GIVEN DATA —

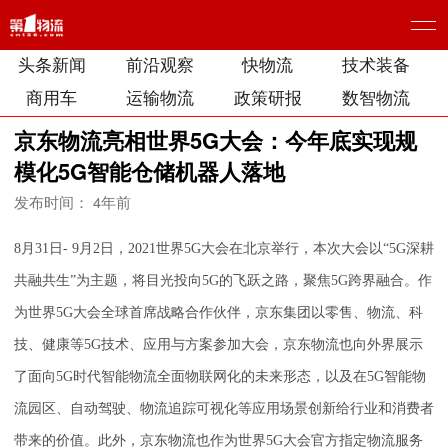
头条新闻
前沿观察
快物流
技术装备
商用车
运输物流
政策研报
数智物流
京东物流亮相世界5G大会：今年底实现规
模化5G智能仓储机器人落地
发布时间： 4年前
8月31日- 9月2日，2021世界5G大会在北京举行，本次大会以“5G深耕
共融共生”为主题，将目光投向5G的飞跃之路，聚焦5G跨界融合。作
为世界5G大会全球首席战略合作伙伴，京东集团以零售、物流、科
技、健康等5G技术、应用与方案参加大会，京东物流也向外界展示
了面向5G时代智能物流全面物联网化的未来形态，以及在5G智能物
流园区、自动驾驶、物流追踪可视化等应用场景创新给行业和消费者
带来的价值。此外，京东物流也作为世界5G大会官方指定物流服务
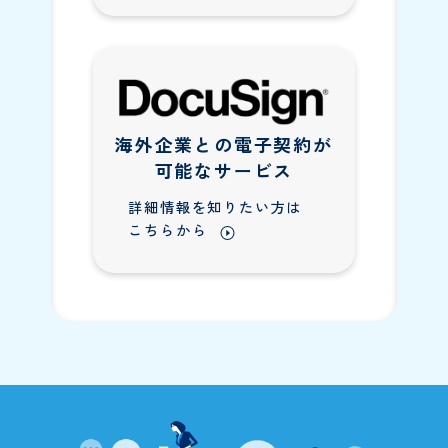
海外企業との電子契約が
可能なサービス
詳細情報を知りたい方は
こちらから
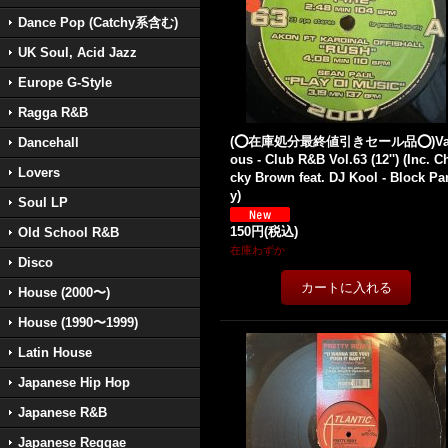
Dance Pop (Catchy系含む)
UK Soul, Acid Jazz
Europe G-Style
Ragga R&B
(⭕️在庫処分最終値引きセール品⭕️)Va
Dancehall
ous - Club R&B Vol.63 (12'') (Inc. C
Lovers
cky Brown feat. DJ Kool - Block Par
y)
Soul LP
150円
(税込)
Old School R&B
在庫わずか
Disco
House (2000〜)
House (1990〜1999)
Latin House
Japanese Hip Hop
Japanese R&B
Japanese Reggae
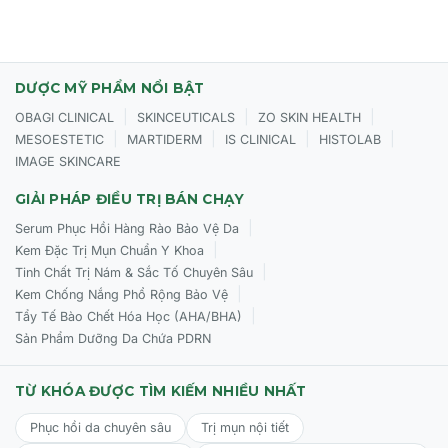
DƯỢC MỸ PHẨM NỔI BẬT
|
|
|
OBAGI CLINICAL
SKINCEUTICALS
ZO SKIN HEALTH
|
|
|
|
MESOESTETIC
MARTIDERM
IS CLINICAL
HISTOLAB
IMAGE SKINCARE
GIẢI PHÁP ĐIỀU TRỊ BÁN CHẠY
|
Serum Phục Hồi Hàng Rào Bảo Vệ Da
|
Kem Đặc Trị Mụn Chuẩn Y Khoa
|
Tinh Chất Trị Nám & Sắc Tố Chuyên Sâu
|
Kem Chống Nắng Phổ Rộng Bảo Vệ
|
Tẩy Tế Bào Chết Hóa Học (AHA/BHA)
Sản Phẩm Dưỡng Da Chứa PDRN
TỪ KHÓA ĐƯỢC TÌM KIẾM NHIỀU NHẤT
Phục hồi da chuyên sâu
Trị mụn nội tiết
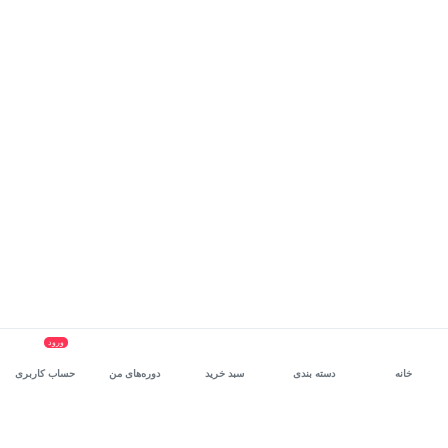
ورود
خانه
دسته بندی
سبد خرید
دوره‌های من
حساب کاربری
سرویس سازمانی مکتب‌خونه
، بستر رشد و توانمندسازی حرفه‌ای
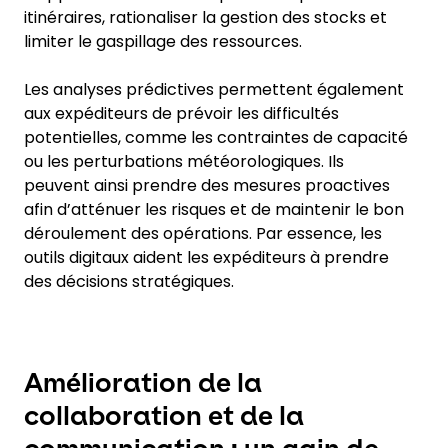
itinéraires, rationaliser la gestion des stocks et
limiter le gaspillage des ressources.
Les analyses prédictives permettent également
aux expéditeurs de prévoir les difficultés
potentielles, comme les contraintes de capacité
ou les perturbations météorologiques. Ils
peuvent ainsi prendre des mesures proactives
afin d’atténuer les risques et de maintenir le bon
déroulement des opérations. Par essence, les
outils digitaux aident les expéditeurs à prendre
des décisions stratégiques.
Amélioration de la
collaboration et de la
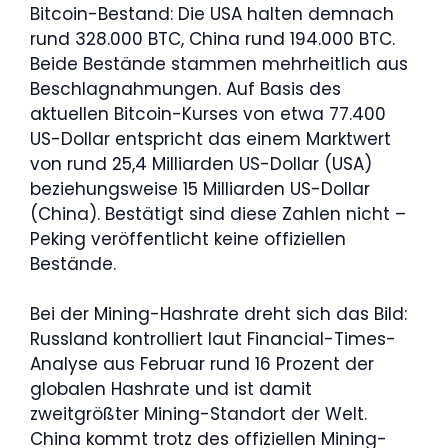
Bitcoin-Bestand: Die USA halten demnach
rund 328.000 BTC, China rund 194.000 BTC.
Beide Bestände stammen mehrheitlich aus
Beschlagnahmungen. Auf Basis des
aktuellen Bitcoin-Kurses von etwa 77.400
US-Dollar entspricht das einem Marktwert
von rund 25,4 Milliarden US-Dollar (USA)
beziehungsweise 15 Milliarden US-Dollar
(China). Bestätigt sind diese Zahlen nicht –
Peking veröffentlicht keine offiziellen
Bestände.
Bei der Mining-Hashrate dreht sich das Bild:
Russland kontrolliert laut Financial-Times-
Analyse aus Februar rund 16 Prozent der
globalen Hashrate und ist damit
zweitgrößter Mining-Standort der Welt.
China kommt trotz des offiziellen Mining-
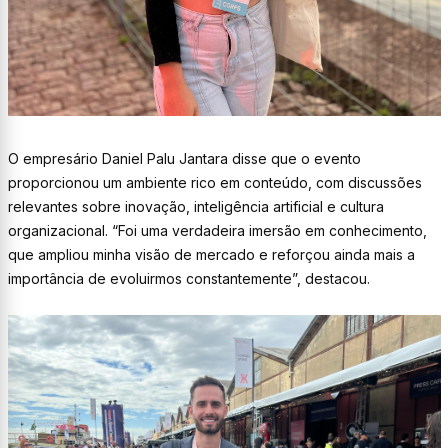
O empresário Daniel Palu Jantara disse que o evento
proporcionou um ambiente rico em conteúdo, com discussões
relevantes sobre inovação, inteligência artificial e cultura
organizacional. “Foi uma verdadeira imersão em conhecimento,
que ampliou minha visão de mercado e reforçou ainda mais a
importância de evoluirmos constantemente”, destacou.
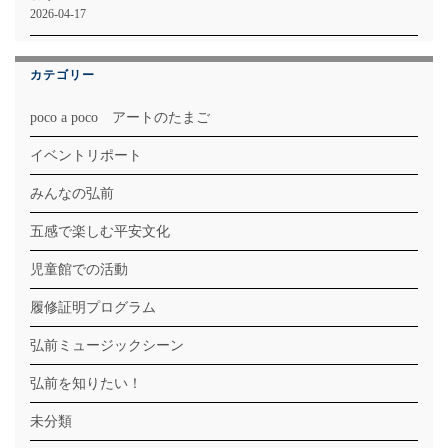
2026-04-17
カテゴリー
poco a poco アートのたまご
イベントリポート
みんなの弘前
五感で楽しむ平安文化
児童館での活動
履修証明プログラム
弘前ミュージックシーン
弘前を知りたい！
未分類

REQUIRED WORK — Above are the records; report each line in them that includes the word "Dollar".

ANSWER FOR THE TASK —
US-Dollar entspricht das einem Marktwert
von rund 25,4 Milliarden US-Dollar (USA)
beziehungsweise 15 Milliarden US-Dollar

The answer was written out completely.